Open-access EVALUATION OF THE PERFORMANCE OF CHATGPT/ARTIFICIAL INTELLIGENCE IN THE MULTIPLE-CHOICE TEST TO OBTAIN THE TITLE OF SPECIALIST IN ORTHOPEDICS AND TRAUMATOLOGY

AVALIAÇÃO DO DESEMPENHO DO CHATGPT/INTELIGÊNCIA ARTIFICIAL NA PROVA DE MÚLTIPLAS ESCOLHAS PARA OBTENÇÃO DO TÍTULO DE ESPECIALISTA EM ORTOPEDIA E TRAUMATOLOGIA

ABSTRACT

Introduction:  ChatGPT, an advanced Artificial Intelligence model specialized in natural language processing, shows remarkable abilities, achieving high scores in certification exams in various specialties. This study aims to evaluate ChatGPT’s performance in multiple-choice tests applied to obtain specialist certification in Orthopedics and Traumatology.
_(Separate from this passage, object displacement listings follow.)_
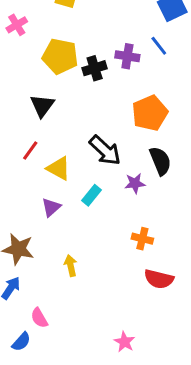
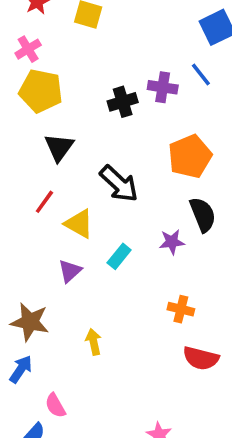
yellow pentagon: (60, 56) -> (41, 91), moved
black arrow: (105, 150) -> (119, 184), moved

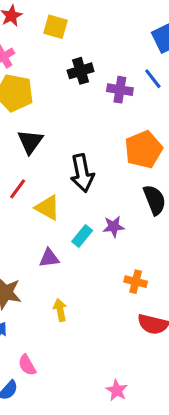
black cross: (123, 102) -> (81, 71), moved
black arrow: (119, 184) -> (82, 173), turned 36
purple star: (172, 242) -> (114, 227), moved
purple triangle: (70, 271) -> (49, 258), moved, turned 35

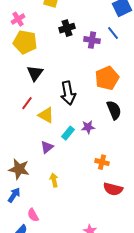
purple triangle: (49, 258) -> (47, 147), turned -32

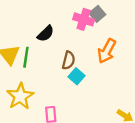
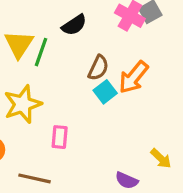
orange arrow: (107, 51) -> (133, 77), moved

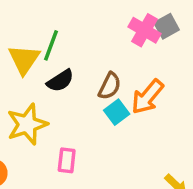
black semicircle: (74, 25) -> (60, 81), moved
green line: (41, 52) -> (51, 45), moved

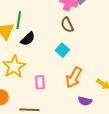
brown semicircle: (110, 86) -> (67, 25), moved, turned 140
orange arrow: (147, 97) -> (74, 78), moved

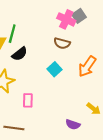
brown semicircle: (67, 25) -> (62, 43), turned -56
orange arrow: (74, 78) -> (87, 67), moved

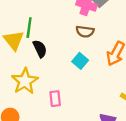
black semicircle: (20, 54) -> (40, 49), turned -70

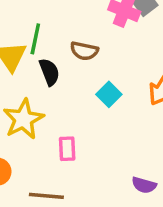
brown semicircle: (85, 32) -> (84, 51), moved

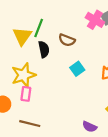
pink rectangle: (67, 149) -> (26, 94), moved

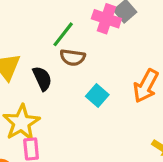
green line: (39, 28) -> (63, 34), moved, turned 30

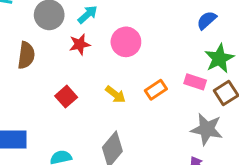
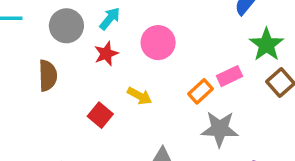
pink rectangle: (195, 82) -> (230, 76), moved, turned -35
yellow arrow: (115, 94) -> (140, 96), moved
gray star: (207, 129) -> (220, 129), moved

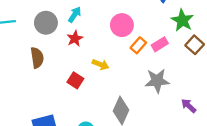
pink circle: (158, 43) -> (122, 25), moved
orange rectangle: (200, 91) -> (138, 45), moved

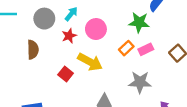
green star: (182, 20) -> (139, 22), moved, turned -30
pink circle: (122, 25) -> (96, 29), moved
yellow arrow: (101, 64) -> (90, 62), size x1.6

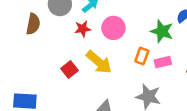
orange rectangle: (126, 48) -> (142, 56), turned -40
brown semicircle: (33, 50) -> (33, 24), moved

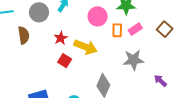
pink circle: (113, 28) -> (98, 16), moved
red star: (83, 29) -> (61, 38), moved

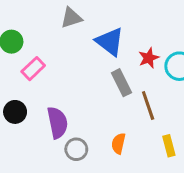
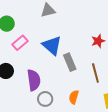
blue triangle: (110, 42) -> (52, 45), moved
gray rectangle: (122, 83) -> (70, 62), moved

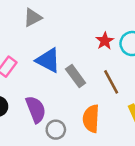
orange semicircle: (74, 97) -> (91, 119), size x1.5

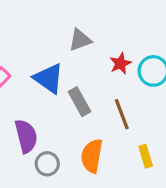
gray triangle: (33, 18) -> (80, 40), moved

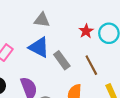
gray triangle: (80, 40) -> (42, 20), moved, turned 35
Methods:  We used ChatGPT 4.0 to answer 100 questions from the first phase of the Título de Especialista em Ortopedia e Traumatologia 2022 (TEOT) (Specialist in Orthopedics and Traumatology Test). We excluded non-text-based questions. Each question was entered individually into ChatGPT, with a new session initiated for each question. Performance was evaluated regarding number of words and questions’ taxonomic classification.
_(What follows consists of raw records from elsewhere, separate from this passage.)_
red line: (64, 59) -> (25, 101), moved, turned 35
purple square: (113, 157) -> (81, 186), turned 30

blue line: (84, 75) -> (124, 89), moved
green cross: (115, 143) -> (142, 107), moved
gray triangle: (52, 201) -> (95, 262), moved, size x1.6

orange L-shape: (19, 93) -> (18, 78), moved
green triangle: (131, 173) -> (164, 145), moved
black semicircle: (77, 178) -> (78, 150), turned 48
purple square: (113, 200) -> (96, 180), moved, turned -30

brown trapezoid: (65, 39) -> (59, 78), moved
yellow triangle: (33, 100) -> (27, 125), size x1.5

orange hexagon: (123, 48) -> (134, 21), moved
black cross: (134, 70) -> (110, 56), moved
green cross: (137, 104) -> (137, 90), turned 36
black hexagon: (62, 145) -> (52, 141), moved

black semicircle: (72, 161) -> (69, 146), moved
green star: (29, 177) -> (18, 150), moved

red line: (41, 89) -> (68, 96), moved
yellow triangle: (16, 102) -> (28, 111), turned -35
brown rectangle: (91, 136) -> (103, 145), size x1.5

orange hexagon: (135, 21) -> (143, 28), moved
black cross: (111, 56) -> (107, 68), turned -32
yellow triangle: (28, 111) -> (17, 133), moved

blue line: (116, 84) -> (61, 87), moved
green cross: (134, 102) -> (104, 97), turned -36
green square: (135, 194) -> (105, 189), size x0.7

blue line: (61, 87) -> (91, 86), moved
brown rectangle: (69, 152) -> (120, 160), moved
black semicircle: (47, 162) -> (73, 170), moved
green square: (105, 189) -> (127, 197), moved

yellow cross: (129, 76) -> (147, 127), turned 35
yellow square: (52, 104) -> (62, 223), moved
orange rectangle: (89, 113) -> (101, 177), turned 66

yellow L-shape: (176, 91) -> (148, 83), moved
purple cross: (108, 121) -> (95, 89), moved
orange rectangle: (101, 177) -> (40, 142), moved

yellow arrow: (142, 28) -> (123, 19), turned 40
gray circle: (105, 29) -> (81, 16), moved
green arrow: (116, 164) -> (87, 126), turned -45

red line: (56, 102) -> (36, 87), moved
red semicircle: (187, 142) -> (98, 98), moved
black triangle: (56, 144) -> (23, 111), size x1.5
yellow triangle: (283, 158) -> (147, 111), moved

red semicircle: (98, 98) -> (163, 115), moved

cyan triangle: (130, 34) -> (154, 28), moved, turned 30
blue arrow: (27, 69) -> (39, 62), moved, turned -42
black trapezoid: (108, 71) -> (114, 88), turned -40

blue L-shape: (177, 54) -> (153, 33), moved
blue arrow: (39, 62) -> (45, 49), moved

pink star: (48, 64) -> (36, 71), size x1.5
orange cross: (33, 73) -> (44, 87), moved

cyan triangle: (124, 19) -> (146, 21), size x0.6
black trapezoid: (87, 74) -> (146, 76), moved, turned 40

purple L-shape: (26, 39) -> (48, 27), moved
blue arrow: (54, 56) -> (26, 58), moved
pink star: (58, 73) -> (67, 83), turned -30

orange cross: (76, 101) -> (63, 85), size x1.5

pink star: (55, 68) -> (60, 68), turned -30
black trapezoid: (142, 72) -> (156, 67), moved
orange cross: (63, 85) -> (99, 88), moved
Results:  Of the 95 questions analyzed, ChatGPT answered 61.05% correctly and 38.95% incorrectly. There was no statistically significant difference regarding number of words, and ChatGPT’s performance did not vary according to taxonomic level.

Conclusion:  ChatGPT demonstrated vast knowledge in Orthopedics, with acceptable performance in the TEOT exam. Results suggest ChatGPT’s an educational and clinical resource in Orthopedics, but needs future progress and human supervision for its effective application. Level of evidence IV, Case series.

Keywords:
Artificial Intelligence; Orthopedics; Medical Education

RESUMO

O ChatGPT, um avançado modelo de Inteligência Artificial especializado em processamento de linguagem natural, tem mostrado habilidades notáveis, alcançando pontuações altas em exames de certificação em várias especialidades. Este estudo foi conduzido com o objetivo de avaliar o desempenho do ChatGPT no teste de múltipla escolha aplicado para se obter a certificação de especialista em Ortopedia e Traumatologia.
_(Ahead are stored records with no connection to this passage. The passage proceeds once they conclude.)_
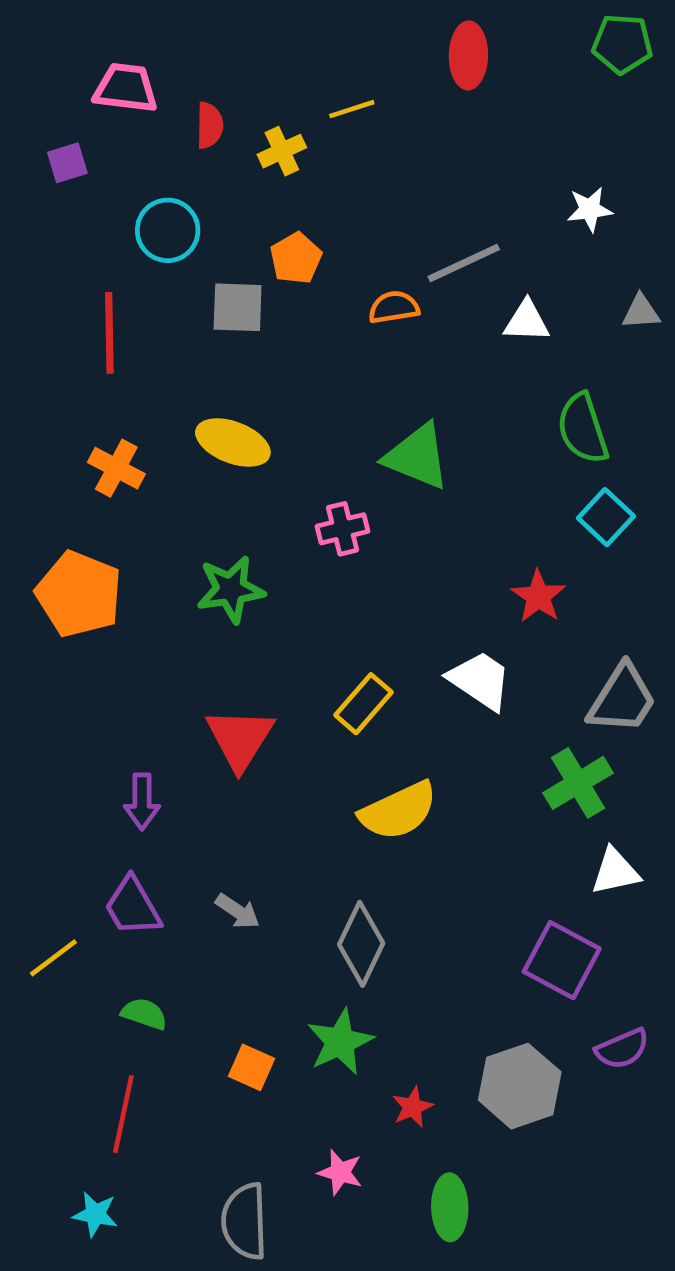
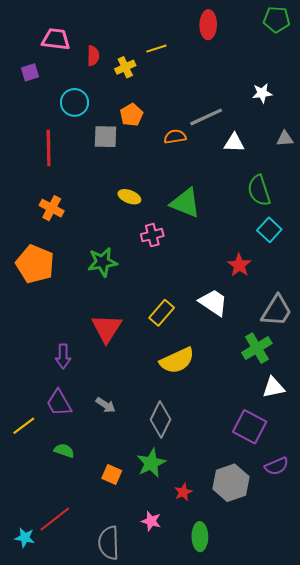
yellow ellipse: (233, 443) -> (129, 197), moved, size x0.7
red line: (123, 1114) -> (55, 519), moved, turned 40
cyan star: (95, 1214) -> (25, 538), moved

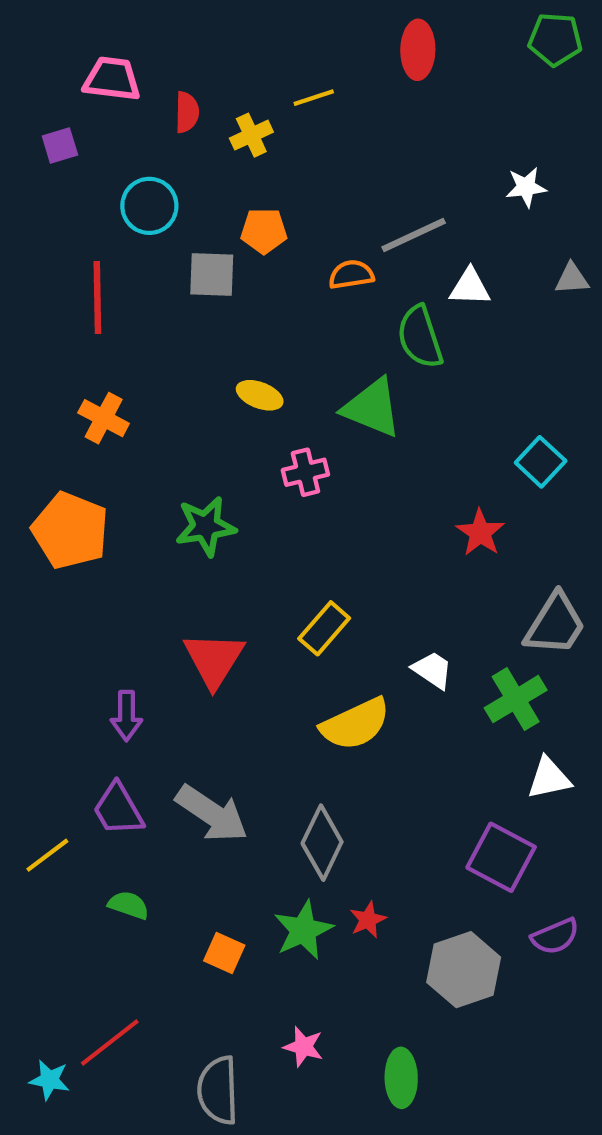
orange pentagon: (131, 115) -> (264, 231), turned 30
green semicircle: (259, 191) -> (420, 337), moved
white trapezoid: (213, 302) -> (432, 670), moved, size x0.7
gray arrow: (106, 405) -> (212, 814), size x1.8
red star: (183, 492) -> (368, 920), moved

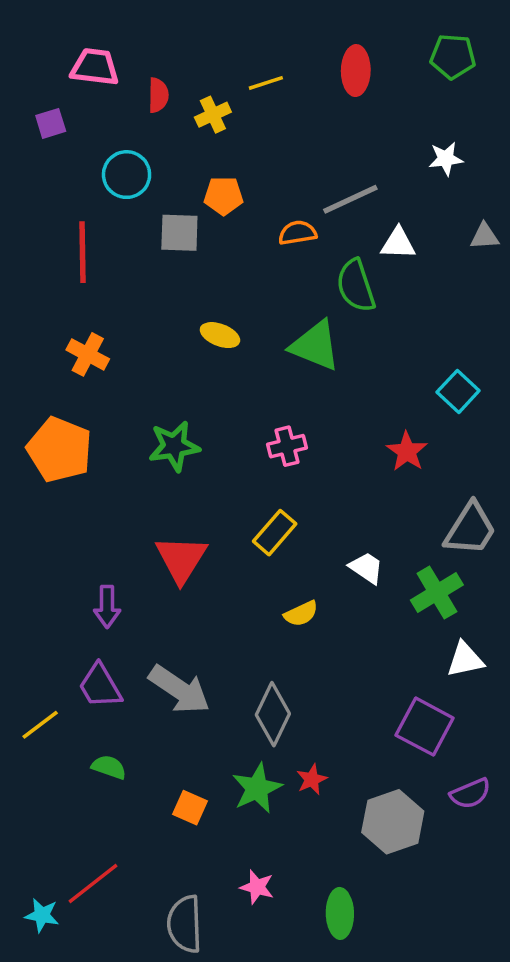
green pentagon: (555, 39) -> (453, 56), moved
red ellipse: (418, 50) -> (356, 71), moved
pink cross: (305, 472) -> (287, 446), moved
yellow semicircle: (355, 724) -> (301, 614), size x0.6

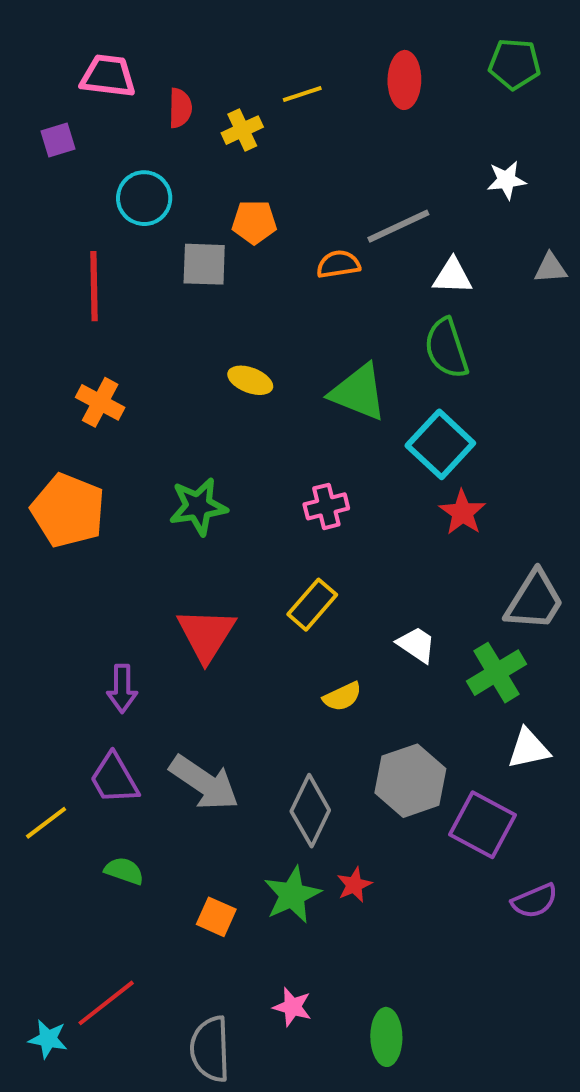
green semicircle: (356, 286) -> (446, 348), moved
cyan square: (458, 391) -> (440, 444), moved, size x1.4
gray hexagon: (393, 822) -> (410, 781), moved

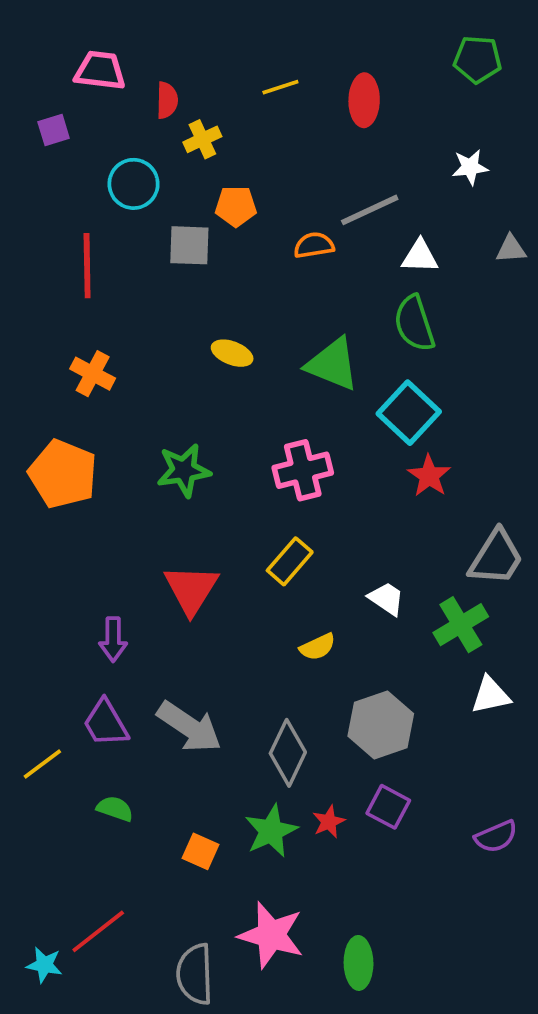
red ellipse: (404, 80) -> (364, 100), moved
yellow cross: (242, 130) -> (202, 139), moved
pink cross: (326, 506) -> (303, 470), size x1.4
purple square: (482, 825) -> (388, 807), moved, size x0.7
pink star: (292, 1007) -> (271, 935), size x1.8

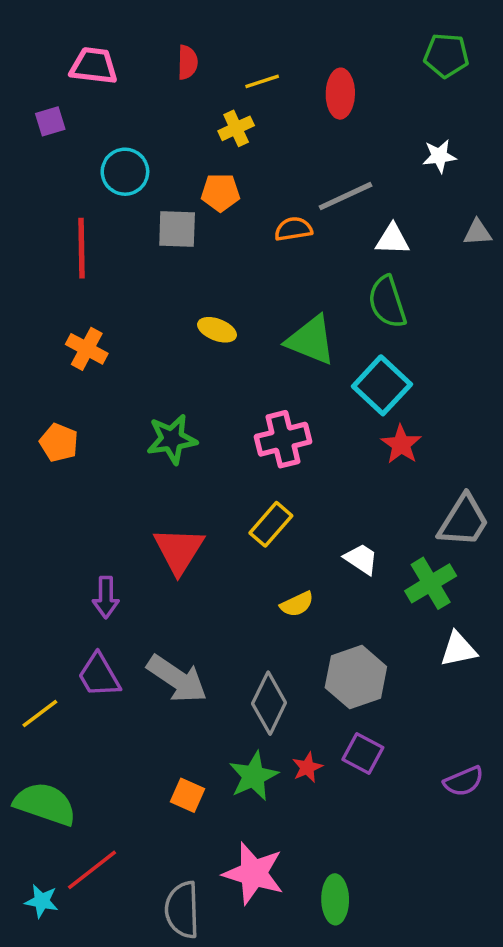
red semicircle: (167, 100) -> (187, 62), moved
yellow cross: (202, 139) -> (236, 128), moved
orange pentagon: (63, 474) -> (59, 443), size x0.6
green semicircle: (115, 809) -> (45, 804), moved, size x1.8

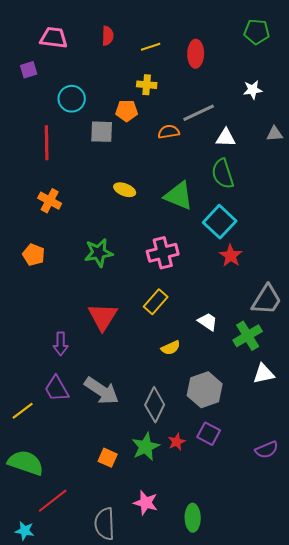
yellow cross: (236, 128) -> (147, 85), moved, turned 30
pink star: (253, 873) -> (146, 503), size x0.7
cyan star: (42, 901) -> (25, 531), moved

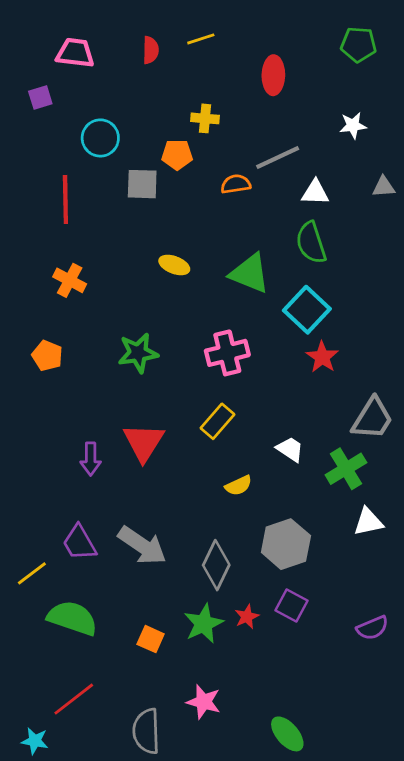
yellow line: (151, 47) -> (201, 39), moved
purple arrow: (61, 344) -> (91, 459), moved
green semicircle: (26, 463) -> (72, 618), moved
green ellipse: (193, 518) -> (287, 734), moved, turned -40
Métodos:  Utilizamos o ChatGPT 4.0 para responder 100 perguntas da primeira fase do TEOT 2022. Excluímos perguntas não baseadas em texto. Cada questão foi inserida individualmente no ChatGPT, com uma nova sessão iniciada para cada questão. A performance foi avaliada em relação ao número de palavras e à classificação taxonômica das questões.

Resultados:  Das 95 questões analisadas, o ChatGPT respondeu corretamente 61.05% e incorretamente 38.95%. Não houve diferença estatística significativa em relação ao número de palavras das questões e o ChatGPT não apresentou variação de desempenho conforme o nível taxonômico.

Conclusão:  O ChatGPT demonstrou vasto conhecimento em ortopedia, com um desempenho aceitável no exame TEOT, resultado que sugere o potencial do ChatGPT como recurso educacional e clínico em ortopedia, porém com a necessidade de progressos futuros e supervisão humana para sua aplicação efetiva. Nível de evidência IV, Série de casos.

Palavras-chave:
Inteligência Artificial; Ortopedia; Educação Médica

INTRODUCTION

Over the last ten years, Artificial Intelligence (AI) revolutionized the way we perform tasks in different fields, ranging from medical sciences to finance and administration.1)-(4 In this context, ChatGPT, developed by OpenAI, stands out in the scope of advanced natural language processing. It is part of the Large Language Model (LLM) and based on data, generating natural language responses and adapting them to conversational contexts. Confined to a server environment, ChatGPT works with pre-existing information, without the ability to search for new data or perform up to date research. Its ability to develop answers comes from an abstract analysis of connections between words in its neural network, a different technique than those employed by conventional chatbots, which access online databases and have additional informational resources. (5),(6 AI emerged as a tool in medical education and quick access to data, ranging from computer models to virtual reality simulators and adaptive learning platforms. (7)-(9 In Brazil, Orthopedics is one of the fields that most require certification from the Brazilian Society of Orthopedics and Traumatology. The certification process includes theoretical and practical exams, analysis of clinical cases and other criteria. The multiple-choice test is challenging and requires extensive knowledge in Orthopedics. (10

This study’s main goal is to evaluate what percentage of questions in the first phase of the Título de Especialista em Ortopedia e Traumatologia (TEOT) (Specialist in Orthopedics and Traumatology) exam can be answered correctly by ChatGPT. Secondary goals include investigating the influence of number of words on ChatGPT’s accuracy and a correlation between questions’ taxonomic classification and accuracy of responses provided by ChatGPT.

METHODS

This was an experimental study using a commercial LLM (ChatGPT 4.0). 5 The multiple-choice test from the first phase of TEOT 2022, with 100 publicly available questions, was selected. Questions containing non-text-based data were excluded. The provided answers were compared with the official template, also publicly available. (10

All questions were individually entered into ChatGPT’s text box as originally written, including answer options. To reduce memory retention bias, a new session was initiated for each question (Figure 1).

Figure 1
Example of ChatGPT’s answers.

If ChatGPT did not select an answer or expressed more than one correct answer, the question was re-entered with the command “select the best answer.” If ChatGPT did not select an answer by the second request, the question was listed as “did not answer” and the next question was provided.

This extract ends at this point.